Decisionmaking in 1:1-situaties (1)

Organisatie:

  • Trainer speelt samen met K3 en K4. Zij mogen gehele ruimte bespelen en scoren bij K1 of K2. K5 helpt K1 en K2 als verdediger
  • Er wordt net zo lang doorgespeeld tot bal uit veld is of doelpunt valt. Trainer start dan met nieuwe bal
  • Altijd doorspelen bij rebounds. Er mag dan op beide doelen gescoord worden. Dus stel dat K1 bal los laat, dan mogen trainer, K3 en K4 ook scoren bij K2
  • Wanneer K1 of K2 bal verovert opent hij bal naar trainer
  • Na aantal minuten draaien keepers door van positie

Variatie:

  • Veld groter of kleiner maken of op kleinere doelen spelen (afhankelijk van leeftijd en niveau)
  • Bij minder keepers kan er gespeeld worden met veldspelers. Dit heeft zelfs de voorkeur. Functie K3 en K4 kan worden ingenomen door aanvallers, functie K5 door verdediger.

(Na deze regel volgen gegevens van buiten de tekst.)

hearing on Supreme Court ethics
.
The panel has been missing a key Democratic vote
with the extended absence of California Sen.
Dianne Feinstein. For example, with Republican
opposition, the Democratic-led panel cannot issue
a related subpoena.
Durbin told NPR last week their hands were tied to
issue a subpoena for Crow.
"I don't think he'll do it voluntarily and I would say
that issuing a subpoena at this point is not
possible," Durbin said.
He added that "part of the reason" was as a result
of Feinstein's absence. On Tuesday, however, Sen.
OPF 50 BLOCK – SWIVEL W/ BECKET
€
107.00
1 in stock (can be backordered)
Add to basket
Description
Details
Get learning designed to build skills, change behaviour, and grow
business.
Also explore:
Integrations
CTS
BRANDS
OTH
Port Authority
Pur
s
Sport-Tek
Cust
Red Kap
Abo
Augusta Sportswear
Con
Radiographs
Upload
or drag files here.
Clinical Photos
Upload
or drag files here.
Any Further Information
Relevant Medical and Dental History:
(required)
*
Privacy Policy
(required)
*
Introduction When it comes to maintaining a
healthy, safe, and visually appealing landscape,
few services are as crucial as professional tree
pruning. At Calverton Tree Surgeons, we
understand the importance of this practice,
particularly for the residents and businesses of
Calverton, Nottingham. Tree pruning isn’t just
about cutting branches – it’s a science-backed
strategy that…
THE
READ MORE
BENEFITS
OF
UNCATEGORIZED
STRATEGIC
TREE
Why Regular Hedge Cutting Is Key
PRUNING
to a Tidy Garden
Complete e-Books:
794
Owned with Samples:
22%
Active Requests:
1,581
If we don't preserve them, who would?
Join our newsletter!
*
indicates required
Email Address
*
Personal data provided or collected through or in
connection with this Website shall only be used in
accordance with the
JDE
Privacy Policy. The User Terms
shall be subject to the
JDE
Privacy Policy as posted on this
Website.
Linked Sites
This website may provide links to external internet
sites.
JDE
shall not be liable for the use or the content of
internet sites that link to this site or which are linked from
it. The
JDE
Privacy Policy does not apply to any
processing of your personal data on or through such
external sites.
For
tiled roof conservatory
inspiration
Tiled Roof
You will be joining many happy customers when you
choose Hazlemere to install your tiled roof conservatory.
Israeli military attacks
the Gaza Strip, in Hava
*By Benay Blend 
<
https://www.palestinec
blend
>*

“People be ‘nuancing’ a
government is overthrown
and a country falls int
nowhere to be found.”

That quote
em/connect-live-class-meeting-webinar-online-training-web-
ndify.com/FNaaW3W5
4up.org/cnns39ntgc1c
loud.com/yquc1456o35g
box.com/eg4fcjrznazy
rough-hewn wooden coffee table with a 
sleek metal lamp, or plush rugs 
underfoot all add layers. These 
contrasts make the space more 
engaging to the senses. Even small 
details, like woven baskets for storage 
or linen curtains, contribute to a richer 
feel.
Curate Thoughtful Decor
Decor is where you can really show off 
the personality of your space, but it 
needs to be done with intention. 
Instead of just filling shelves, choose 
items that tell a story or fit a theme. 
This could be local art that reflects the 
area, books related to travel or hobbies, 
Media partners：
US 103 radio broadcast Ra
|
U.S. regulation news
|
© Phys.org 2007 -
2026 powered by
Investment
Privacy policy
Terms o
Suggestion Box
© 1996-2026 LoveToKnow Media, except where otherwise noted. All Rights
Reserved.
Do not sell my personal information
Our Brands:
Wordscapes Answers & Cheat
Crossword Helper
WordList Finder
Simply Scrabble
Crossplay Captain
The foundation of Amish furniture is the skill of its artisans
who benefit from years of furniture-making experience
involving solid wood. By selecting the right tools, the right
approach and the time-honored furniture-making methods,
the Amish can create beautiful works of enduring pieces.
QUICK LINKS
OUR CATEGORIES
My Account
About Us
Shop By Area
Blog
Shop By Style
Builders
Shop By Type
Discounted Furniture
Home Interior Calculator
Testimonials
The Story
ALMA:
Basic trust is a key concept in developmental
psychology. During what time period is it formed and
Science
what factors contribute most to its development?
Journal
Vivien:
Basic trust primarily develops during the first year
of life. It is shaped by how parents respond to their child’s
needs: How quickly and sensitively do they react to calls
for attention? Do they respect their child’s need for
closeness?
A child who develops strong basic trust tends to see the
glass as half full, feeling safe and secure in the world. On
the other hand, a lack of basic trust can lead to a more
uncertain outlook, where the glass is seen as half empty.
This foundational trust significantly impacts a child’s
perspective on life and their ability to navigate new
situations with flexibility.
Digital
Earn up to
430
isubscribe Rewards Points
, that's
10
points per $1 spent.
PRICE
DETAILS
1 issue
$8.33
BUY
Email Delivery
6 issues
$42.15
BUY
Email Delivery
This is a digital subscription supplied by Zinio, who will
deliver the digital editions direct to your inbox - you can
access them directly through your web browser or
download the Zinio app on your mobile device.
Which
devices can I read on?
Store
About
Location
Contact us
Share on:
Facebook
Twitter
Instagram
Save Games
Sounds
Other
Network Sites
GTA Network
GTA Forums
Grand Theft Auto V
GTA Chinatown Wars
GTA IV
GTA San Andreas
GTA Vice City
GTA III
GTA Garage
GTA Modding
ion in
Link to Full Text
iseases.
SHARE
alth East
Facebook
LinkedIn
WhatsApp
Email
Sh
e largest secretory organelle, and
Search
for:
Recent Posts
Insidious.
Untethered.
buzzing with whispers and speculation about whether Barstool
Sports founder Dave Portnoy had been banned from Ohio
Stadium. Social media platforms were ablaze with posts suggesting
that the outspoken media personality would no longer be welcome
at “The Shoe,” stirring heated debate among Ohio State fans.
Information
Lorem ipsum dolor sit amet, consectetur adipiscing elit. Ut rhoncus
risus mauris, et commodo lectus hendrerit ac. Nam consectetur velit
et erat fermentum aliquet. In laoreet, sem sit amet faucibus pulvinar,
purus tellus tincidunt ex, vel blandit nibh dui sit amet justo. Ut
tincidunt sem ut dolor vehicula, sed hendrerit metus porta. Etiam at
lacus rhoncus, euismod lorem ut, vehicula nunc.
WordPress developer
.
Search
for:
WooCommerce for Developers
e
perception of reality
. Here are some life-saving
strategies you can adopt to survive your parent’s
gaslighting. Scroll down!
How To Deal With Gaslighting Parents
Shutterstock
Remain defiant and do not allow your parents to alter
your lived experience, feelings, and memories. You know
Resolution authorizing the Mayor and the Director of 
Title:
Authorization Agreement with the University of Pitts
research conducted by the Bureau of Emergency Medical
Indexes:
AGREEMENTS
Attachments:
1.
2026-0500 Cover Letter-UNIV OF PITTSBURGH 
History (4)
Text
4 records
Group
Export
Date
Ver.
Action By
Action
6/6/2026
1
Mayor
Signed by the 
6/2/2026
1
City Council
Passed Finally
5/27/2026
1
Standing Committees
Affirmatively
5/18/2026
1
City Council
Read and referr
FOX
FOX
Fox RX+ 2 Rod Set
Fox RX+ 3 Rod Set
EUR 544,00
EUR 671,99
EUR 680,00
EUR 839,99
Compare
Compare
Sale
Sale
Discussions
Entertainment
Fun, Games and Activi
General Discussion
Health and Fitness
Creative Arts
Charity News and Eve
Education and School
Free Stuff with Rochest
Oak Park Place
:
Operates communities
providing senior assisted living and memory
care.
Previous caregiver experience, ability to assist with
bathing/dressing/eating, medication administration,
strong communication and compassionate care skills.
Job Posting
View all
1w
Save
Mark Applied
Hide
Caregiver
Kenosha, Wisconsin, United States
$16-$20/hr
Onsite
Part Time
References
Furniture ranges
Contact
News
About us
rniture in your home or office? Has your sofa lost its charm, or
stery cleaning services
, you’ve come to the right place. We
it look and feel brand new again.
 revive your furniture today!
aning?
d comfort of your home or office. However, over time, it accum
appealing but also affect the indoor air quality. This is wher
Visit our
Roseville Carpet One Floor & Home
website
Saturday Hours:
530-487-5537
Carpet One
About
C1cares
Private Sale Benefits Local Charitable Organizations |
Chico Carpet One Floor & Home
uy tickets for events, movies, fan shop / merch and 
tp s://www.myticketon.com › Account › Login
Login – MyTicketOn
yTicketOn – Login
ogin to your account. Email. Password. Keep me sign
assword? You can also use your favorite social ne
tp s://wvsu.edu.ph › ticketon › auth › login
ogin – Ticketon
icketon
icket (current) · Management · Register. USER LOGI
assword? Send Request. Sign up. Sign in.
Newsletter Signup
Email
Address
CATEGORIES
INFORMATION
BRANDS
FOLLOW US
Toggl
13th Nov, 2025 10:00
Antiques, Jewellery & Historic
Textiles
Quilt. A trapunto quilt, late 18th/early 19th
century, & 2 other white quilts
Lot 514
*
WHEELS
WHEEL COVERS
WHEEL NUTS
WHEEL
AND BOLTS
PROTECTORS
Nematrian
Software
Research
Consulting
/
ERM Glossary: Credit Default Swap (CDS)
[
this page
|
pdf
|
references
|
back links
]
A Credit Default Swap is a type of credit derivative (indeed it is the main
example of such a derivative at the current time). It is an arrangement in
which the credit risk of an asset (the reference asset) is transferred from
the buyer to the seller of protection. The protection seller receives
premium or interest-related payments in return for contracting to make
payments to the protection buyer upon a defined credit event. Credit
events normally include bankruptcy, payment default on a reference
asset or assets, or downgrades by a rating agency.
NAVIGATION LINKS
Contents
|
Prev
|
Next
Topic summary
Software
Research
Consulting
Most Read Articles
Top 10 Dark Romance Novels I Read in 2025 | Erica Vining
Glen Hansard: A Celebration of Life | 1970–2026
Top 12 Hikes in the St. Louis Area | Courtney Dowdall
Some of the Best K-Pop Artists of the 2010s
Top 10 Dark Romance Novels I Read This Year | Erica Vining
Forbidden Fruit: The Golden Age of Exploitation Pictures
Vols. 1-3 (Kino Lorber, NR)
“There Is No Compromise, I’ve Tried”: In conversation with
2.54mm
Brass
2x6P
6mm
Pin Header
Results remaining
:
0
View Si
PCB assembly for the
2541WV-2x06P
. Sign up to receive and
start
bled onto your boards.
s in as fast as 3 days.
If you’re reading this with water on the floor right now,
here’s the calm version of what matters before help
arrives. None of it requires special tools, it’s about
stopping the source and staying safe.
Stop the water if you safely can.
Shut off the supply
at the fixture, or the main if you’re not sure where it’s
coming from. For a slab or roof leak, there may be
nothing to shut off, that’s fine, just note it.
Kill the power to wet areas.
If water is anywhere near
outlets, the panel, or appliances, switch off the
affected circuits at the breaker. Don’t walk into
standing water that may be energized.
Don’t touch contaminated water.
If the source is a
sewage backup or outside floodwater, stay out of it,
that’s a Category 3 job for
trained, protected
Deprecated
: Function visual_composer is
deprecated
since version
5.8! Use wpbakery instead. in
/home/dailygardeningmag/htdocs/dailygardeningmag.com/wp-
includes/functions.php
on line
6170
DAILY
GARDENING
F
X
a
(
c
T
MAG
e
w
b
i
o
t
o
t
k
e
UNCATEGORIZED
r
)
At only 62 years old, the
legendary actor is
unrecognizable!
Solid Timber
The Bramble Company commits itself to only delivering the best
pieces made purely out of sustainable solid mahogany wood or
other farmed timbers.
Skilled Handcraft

Rol K5 kan ook worden ingenomen door assistent-keeperstrainer  
  • Er moet binnen bepaalde tijd (bv. 10 seconden) tot doelpoging worden gekomen

Coaching:

  • Keepers in doelen moeten steeds juiste keuze maken om uit te komen om bal aan te vallen of doel te verkleinen, te blokken of te blijven staan. Bij uitkomen en blokken is timing belangrijk: op juiste moment naar voren komen en op juiste moment stilstaan
  • Er moet snelheid in spel zitten. Trainer, K3 en K4 moeten bal snel rondspelen en snel tot doelpoging komen
  • K1 en K2 moeten goed samenwerken met K5: zorgen dat hij bal kan onderscheppen of bij schot deel van doel afschermt
Vorig artikelKeepersvolley met stompen en tippen
Volgend artikelDecisionmaking in 1:1-situaties (2)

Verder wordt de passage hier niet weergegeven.